FSIREL06: To mitigate operational risks, can your workload owners detect, locate, and recover from gray failures?
Failures, such as loss of network connectivity, is often considered in a binary nature where the connectivity is functioning normally or not functioning at all. However there are non-binary failures called gray failures, which are defined by the characteristic of differential observability, meaning that different entities observe the failure differently. Gray failures can be subtle and difficult to detect. An example of a gray failure with network connectivity is a 40% packet loss of all TCP packets over a network link. Another example is intermittent failure on one or more servers behind a load balancer where some requests fail, but not enough to initiate the load balancer's health check. Overall service health metrics may be based on aggregate metrics, such as average response time from the load balancer, which may obscure localized failures.

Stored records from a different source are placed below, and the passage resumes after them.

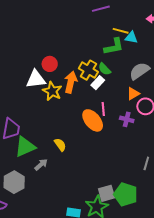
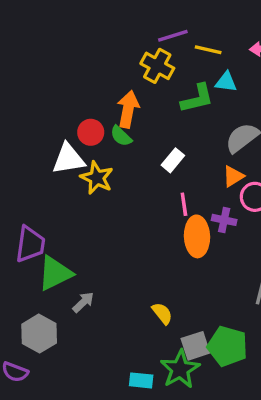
yellow line: (121, 31) -> (208, 50), moved
green semicircle: (104, 69) -> (121, 136), moved
yellow cross: (88, 70) -> (157, 66), moved
orange arrow: (71, 82) -> (128, 109), moved
orange ellipse: (93, 120) -> (197, 236), moved, turned 40
yellow semicircle: (60, 145) -> (162, 313), moved

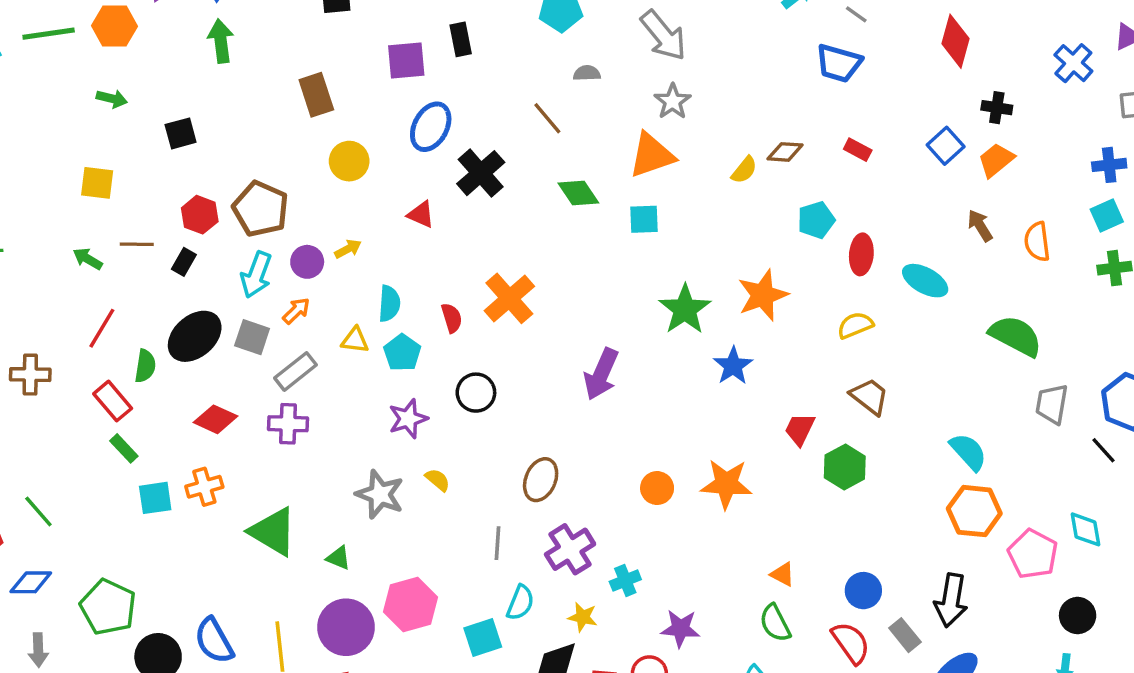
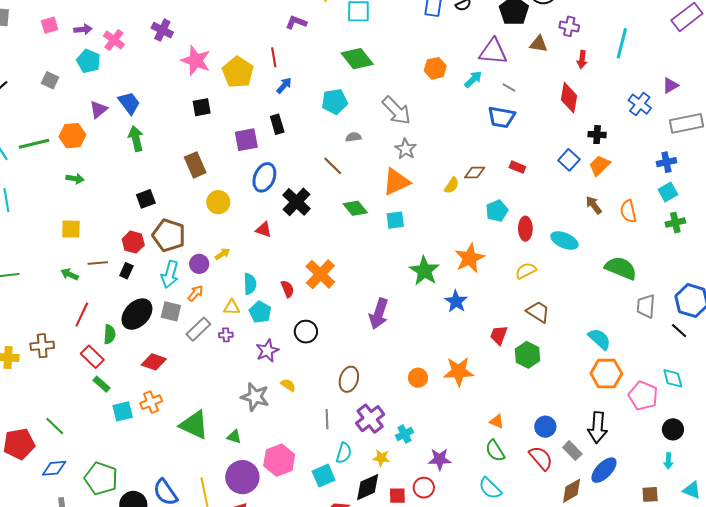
black square: (181, 133) -> (146, 199), moved
purple cross: (288, 424) -> (226, 335), moved, size x0.6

FSIREL06-BP01 Monitor indicators aside from system metrics that can signal client impairment
Capture data that measures the experience of your workload's clients to understand when anomalies are affecting the customer experience with a workload function. Such measures are often collected as percentiles to prevent outliers when trying to understand the impact over time and how it's spread across your workload's clients. Examples of such metrics may be the 99th percentile of latency from the load balancer, a deviation in the number of requests being received over time, or the number of unsuccessful responses returned to the client. Highly visible workload owners should also have a means to monitor sudden increases in inbound customer support requests, and complaints on social media channels. Have a way for users to send feedback directly from within the service, or adjacent channels that can be monitored by service owners in near real-time.

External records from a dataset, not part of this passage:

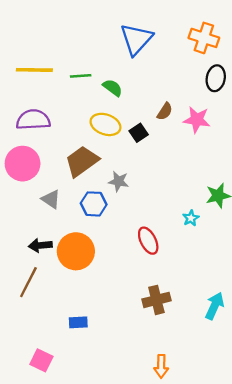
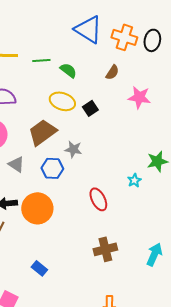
orange cross: (204, 38) -> (124, 37), moved
blue triangle: (136, 39) -> (88, 29), turned -40
black ellipse: (216, 78) -> (152, 40), moved
brown semicircle: (165, 111) -> (112, 72), moved
blue rectangle: (78, 322) -> (39, 268), turned 42

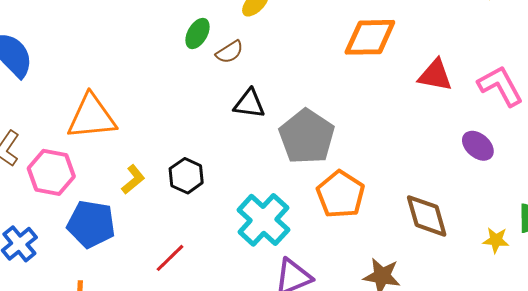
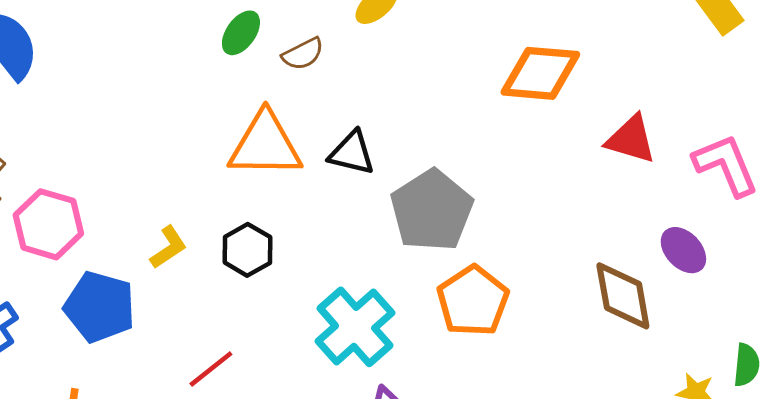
green ellipse: (198, 34) -> (241, 33), moved
brown semicircle: (230, 52) -> (303, 54), moved
orange triangle: (92, 117) -> (265, 145), moved
brown diamond: (427, 216) -> (623, 296), moved

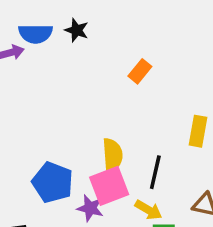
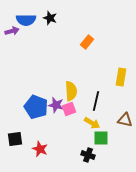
pink square: (109, 186) -> (69, 109), size x0.6
purple star: (90, 208) -> (56, 105), moved

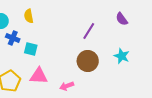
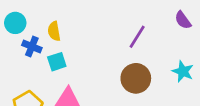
yellow semicircle: (29, 16) -> (54, 31), moved
cyan square: (31, 49) -> (57, 62), turned -32

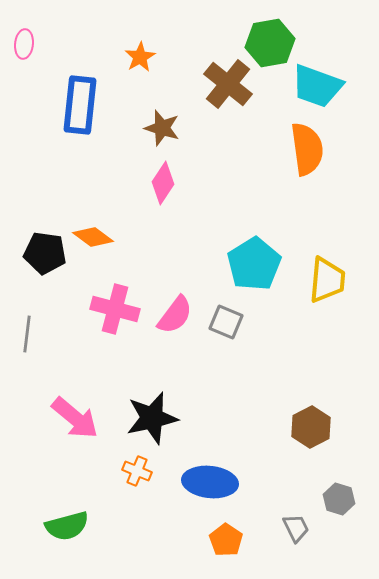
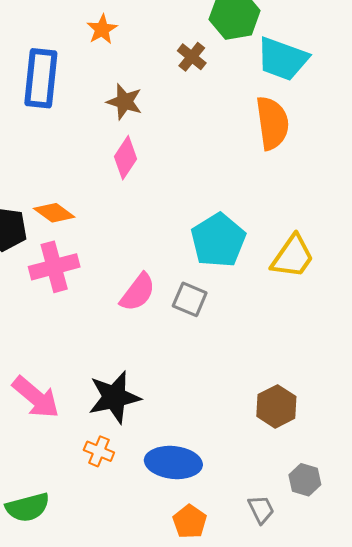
brown cross: (228, 84) -> (192, 57), size x0.6
yellow trapezoid: (327, 280) -> (293, 257), turned 30
pink cross: (115, 309) -> (54, 267), moved, turned -30

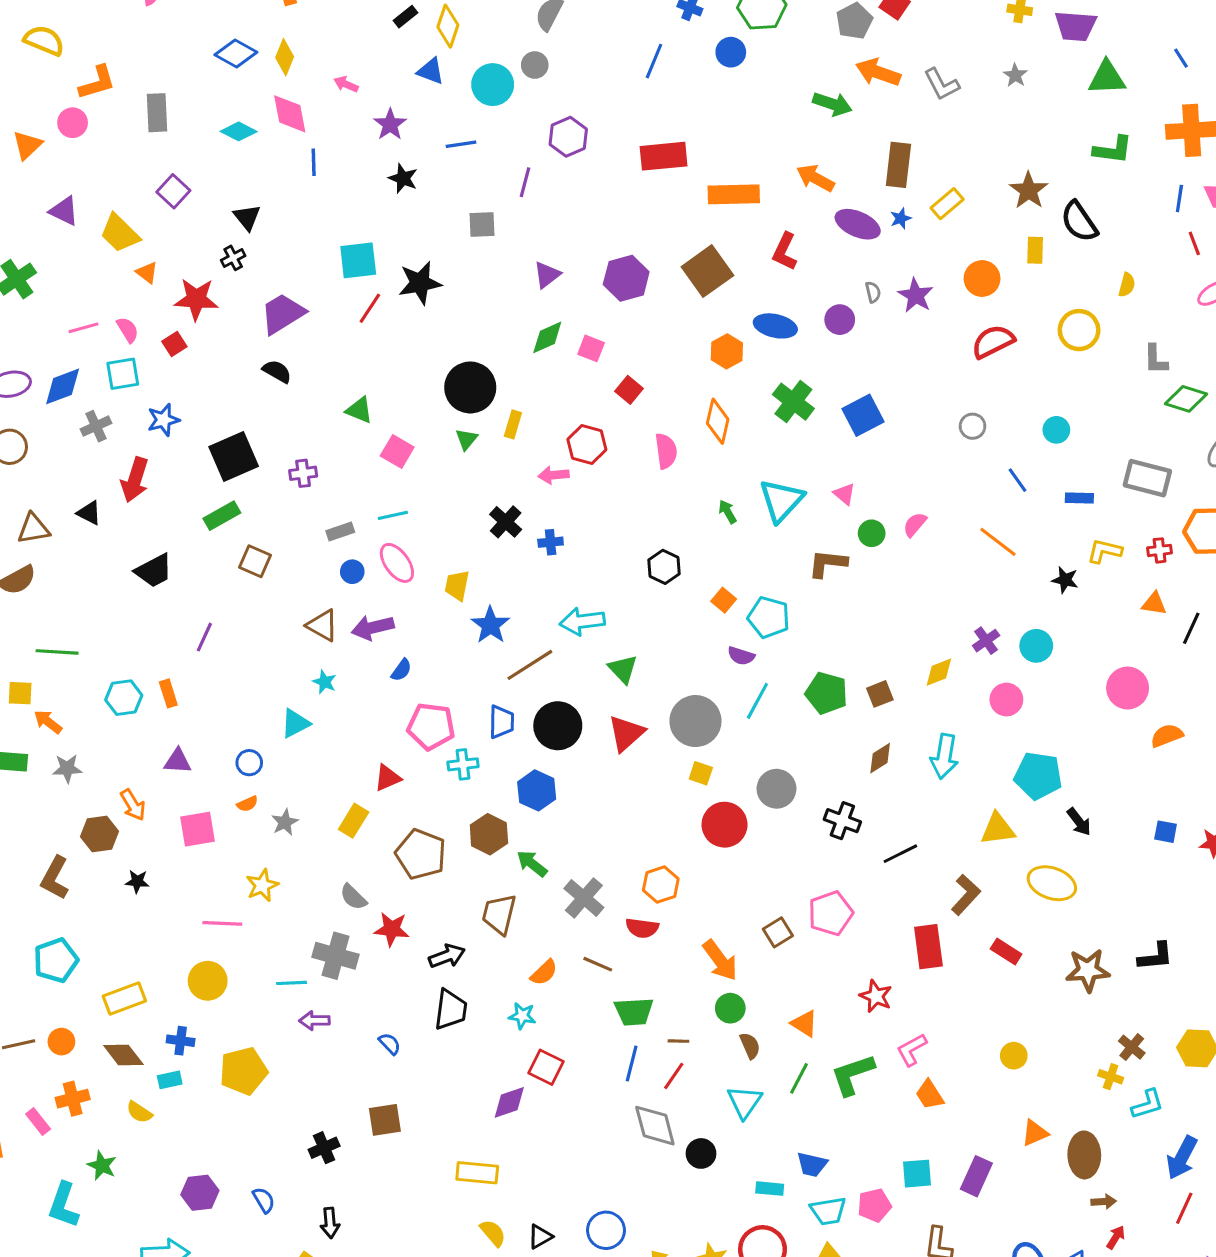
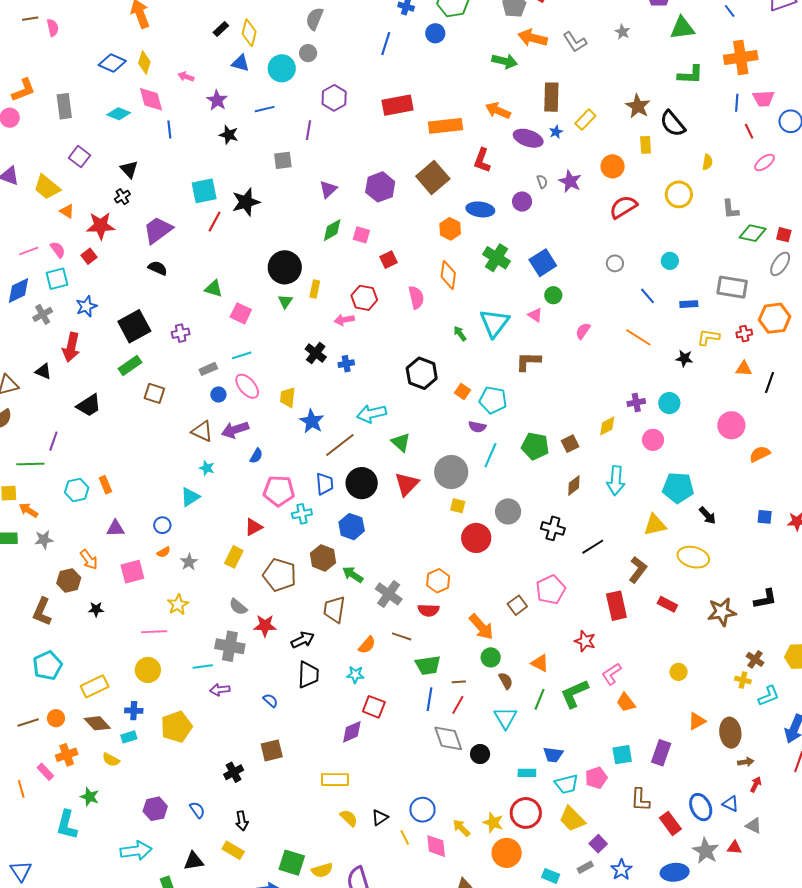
red square: (629, 390) -> (389, 260), turned 30
green circle: (872, 533) -> (553, 295), moved
black hexagon: (664, 567) -> (422, 373), size x1.4
purple line: (204, 637) -> (53, 441), moved
purple cross: (986, 641) -> (636, 403), turned 30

FSIREL06-BP02 Have a way to find outliers hiding in aggregate metrics
Wherever system dashboards and monitors are reporting on aggregate results across a fleet of resources, be sure that system operators can also break out metrics and find outliers. Use tools like Amazon CloudWatch Contributor Insights and CloudWatch RUM to be able to ask questions like: "Who are the top 10 clients with high error rates?" And: "Do those top 10 clients share a common root cause?"

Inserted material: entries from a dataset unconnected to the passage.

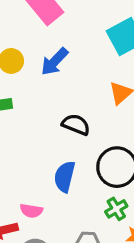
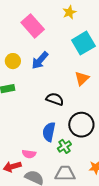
green cross: (116, 209) -> (64, 146), moved

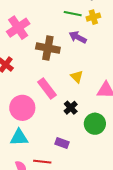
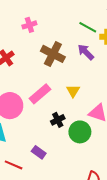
pink cross: (18, 28) -> (29, 25), size x0.6
pink rectangle: (47, 88) -> (40, 94), turned 70
green circle: (95, 124) -> (80, 132), moved

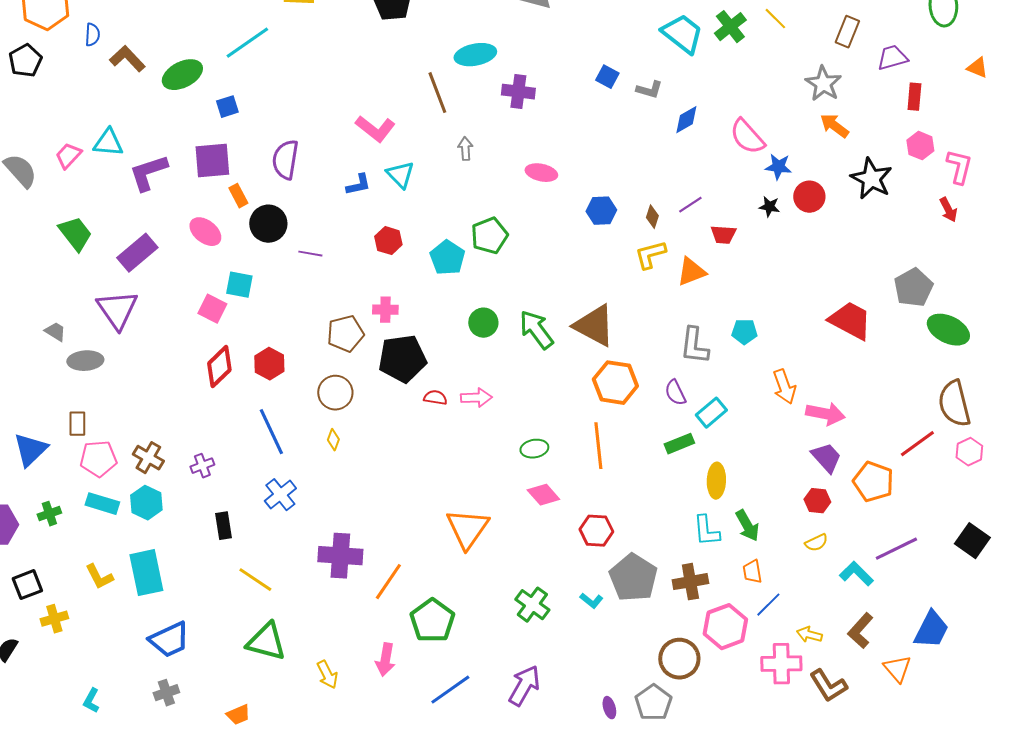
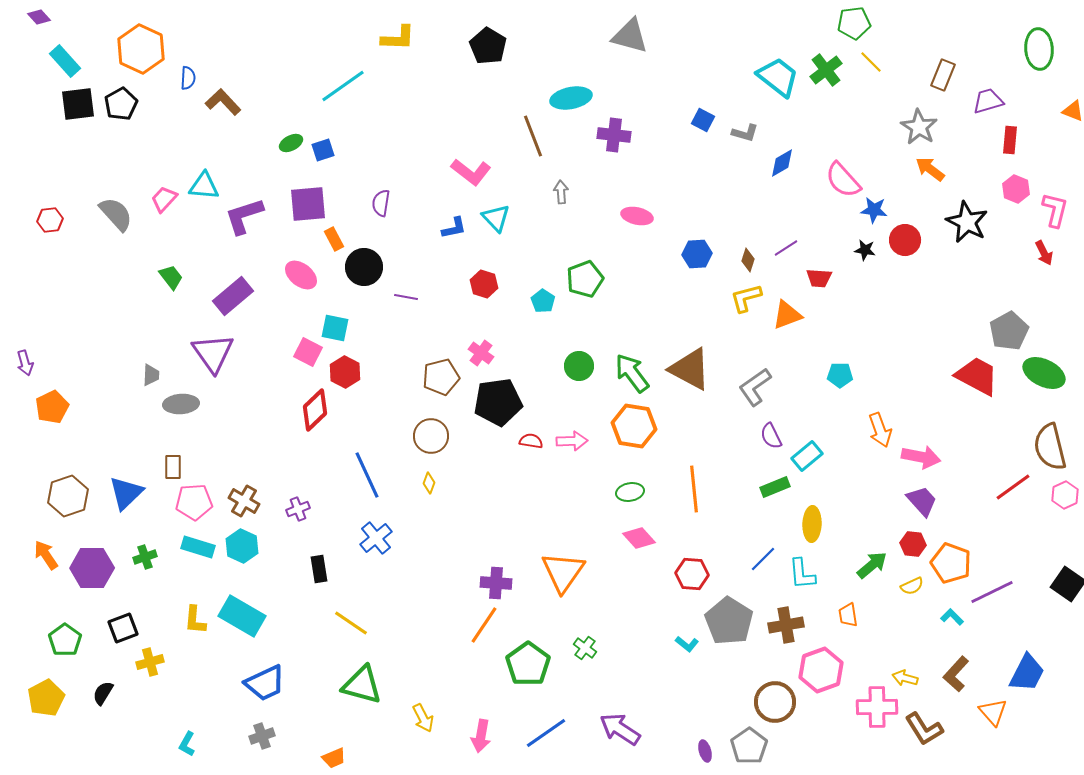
green ellipse: (182, 75) -> (291, 143), moved, size x0.6
purple semicircle: (285, 160) -> (381, 203), size x0.7
green trapezoid: (75, 234) -> (171, 277), size x0.7
cyan pentagon: (447, 258) -> (543, 301), size x0.7
pink cross: (385, 310) -> (481, 353), turned 35
red trapezoid: (850, 321) -> (977, 376), moved
gray trapezoid: (55, 332) -> (151, 375), turned 60
gray L-shape: (694, 346) -> (755, 387), moved, turned 48
red hexagon: (269, 364) -> (345, 372), moved
orange hexagon: (615, 383) -> (634, 426), moved
orange pentagon: (873, 482) -> (951, 563), moved
green arrow: (747, 526) -> (872, 565), moved, turned -100
purple cross: (340, 556) -> (496, 583), moved, size x0.7
cyan rectangle: (146, 573) -> (242, 616), turned -48
cyan L-shape: (856, 574) -> (952, 617), size x0.7
yellow L-shape: (99, 577) -> (195, 620), turned 32
green cross: (532, 605) -> (585, 648), moved, size x0.7
blue line: (768, 605) -> (763, 559), moved
pink arrow: (385, 660) -> (481, 736), moved
purple arrow: (524, 686) -> (620, 729), turned -87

FSIREL06-BP03 Use anomaly detection to detect unusual changes in user engagement metrics
FSI workload owners should monitor for anomalies in metric data such as the number of user requests that receive a timely and successful response, and user session dropout rates (the number of users that began a multi-step process, such as a payment flow, but didn't finish). With Amazon CloudWatch you can enable anomaly detection on various metrics, which continually analyzes the metrics, determines normal baselines, and surfaces anomalies that can in turn be used to initiate a CloudWatch alarm.
FSIREL06-BP04 Have a way to manually route away during failure
There may be a need to fail away from a primary system to its secondary, either
because a system that depends on your workload needs to failover, or due to an
unexpected, undetected impact to your primary system. In such cases you may need to
manually override the status of health checks and route traffic away from the sources
of a gray failure. You can use services such as RouteĀ 53 Application Recovery
Controller
FSIREL06-BP05 Establish baselines for expected network traffic
To understand conditions of high or unexpected network traffic, you must establish a steady state of metrics for the expected data flows between your workload and its users as well as between the components within your workload. This baseline should initiate an operational response when a workload is suddenly seeing abnormal traffic throughput that exceeds the expected steady state ranges. Understanding the steady state is key in creating the knowledge of normal communication patterns between and within the workload components. Knowing which network communications patterns are outside of normal ranges helps operations teams troubleshoot and isolate impacted components.